Open nello opened 7 years ago

nello commented 7 years ago

We've been using karma-jspm in our build for some time and have recently come to the confused realisation that some of our tests are no longer being run.

The config:

jspm: {
  ...
  loadFiles: ['client/testSupport/*.js', 'client/app/**/*.spec.js'],
  ...
}

loads 1681 tests.

The config:

jspm: {
  ...
  loadFiles: ['client/testSupport/*.js', 'client/app/services/**/*.spec.js'],
  ...
}

loads 428 tests, none of which were loaded in the previous config.

Bizarrely:

jspm: {
  ...
  loadFiles: ['client/testSupport/*.js', 'client/app/services/**/*.spec.js', 'client/app/**/*.spec.js'],
  ...
}

loads all 2109 tests.

And even more confusingly:

jspm: {
  ...
  loadFiles: ['client/testSupport/*.js', 'client/app/services/**/*.spec.js', 'client/app/**/*.spec.js'],
  ...
}

only loads 1681.

No clues here. Is there some kind of strange file limit being reached?

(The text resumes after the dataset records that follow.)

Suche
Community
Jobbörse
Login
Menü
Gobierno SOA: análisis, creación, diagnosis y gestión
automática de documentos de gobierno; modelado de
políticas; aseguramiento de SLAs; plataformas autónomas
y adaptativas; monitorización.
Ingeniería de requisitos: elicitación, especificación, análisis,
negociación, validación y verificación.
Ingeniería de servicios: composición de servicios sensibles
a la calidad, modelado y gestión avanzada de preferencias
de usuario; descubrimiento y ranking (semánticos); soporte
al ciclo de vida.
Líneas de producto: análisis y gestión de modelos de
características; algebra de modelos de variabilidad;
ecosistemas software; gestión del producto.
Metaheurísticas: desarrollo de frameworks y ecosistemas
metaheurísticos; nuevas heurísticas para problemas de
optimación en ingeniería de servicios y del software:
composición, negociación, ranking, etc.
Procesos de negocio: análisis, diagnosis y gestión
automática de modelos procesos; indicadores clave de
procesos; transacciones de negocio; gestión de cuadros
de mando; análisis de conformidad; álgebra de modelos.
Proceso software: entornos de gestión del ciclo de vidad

SerkanSipahi commented 7 years ago

@nello please share your karma.conf.js ... i had a similar problem ...

nello commented 7 years ago

Ours came down to a silently-failing error in one of our tests that halted further execution. We figured it out by progressively bisecting the tests being executed.

The first fix we applied was to ensure that the file pattern provided could not miss all our tests. This effectively quarantined the issue.

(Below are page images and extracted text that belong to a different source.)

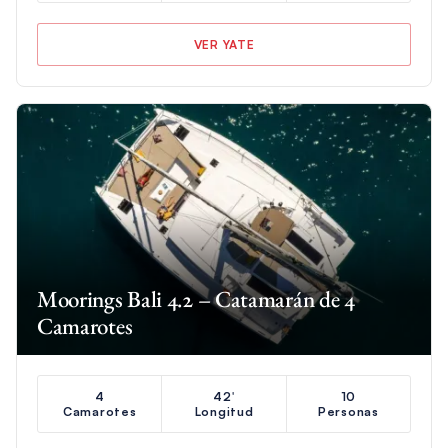
VER YATE
Moorings Bali 4.2 – Catamarán de 4
Camarotes
4
42′
10
Camarotes
Longitud
Personas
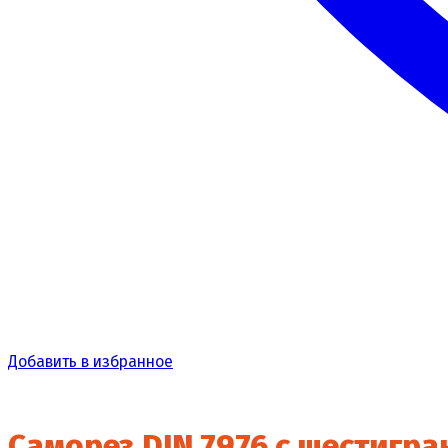
Добавить в избранное
Саморез DIN 7976 с шестигра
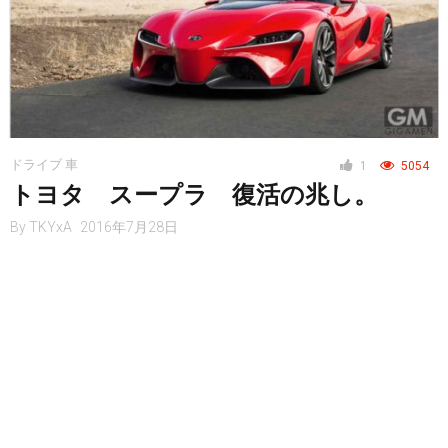
ドライブ 車
1
5054
トヨタ スープラ 復活の兆し。
By
TKYxA
2016年7月28日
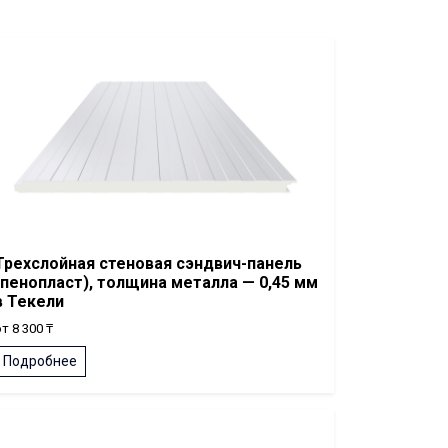
Трехслойная стеновая сэндвич-панель
(пенопласт), толщина металла — 0,45 мм
в Текели
т 8 300 ₸
Подробнее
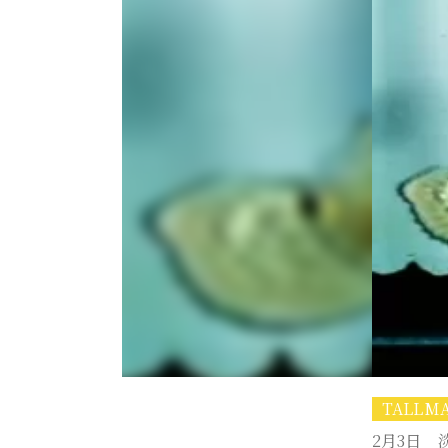
TALL
2月3日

-      loadFiles: ['client/testSupport/*.js', envValue('KARMA_SPEC_FILE_PATTERN',
-        'client/app/**/*.spec.js')],

+      loadFiles: ['client/testSupport/*.js',  
+        envValue('KARMA_SPEC_FILE_PATTERN', 'client/app/services/**/*.spec.js'),
+        envValue('KARMA_SPEC_FILE_PATTERN', 'client/app/**/*.spec.js')],

The "missing" tests were in client/app/services/**, so then we ran each folder of tests individually, finding a number of failing tests that had not been executing due to this bug. Fixing one of those tests suddenly allowed us to see the rest of the tests in that file and that folder.

I've just gone back and reviewed the fixes done at the time and even knowing what was happening doesn't help. Nothing stands out as being the obvious culprit.

This is just a still-existent bug, waiting to catch the next person unfortunate enough to stumble over it. We now monitor the number of tests we are executing, and if it drops precipitously we get out the microscope. Sigh.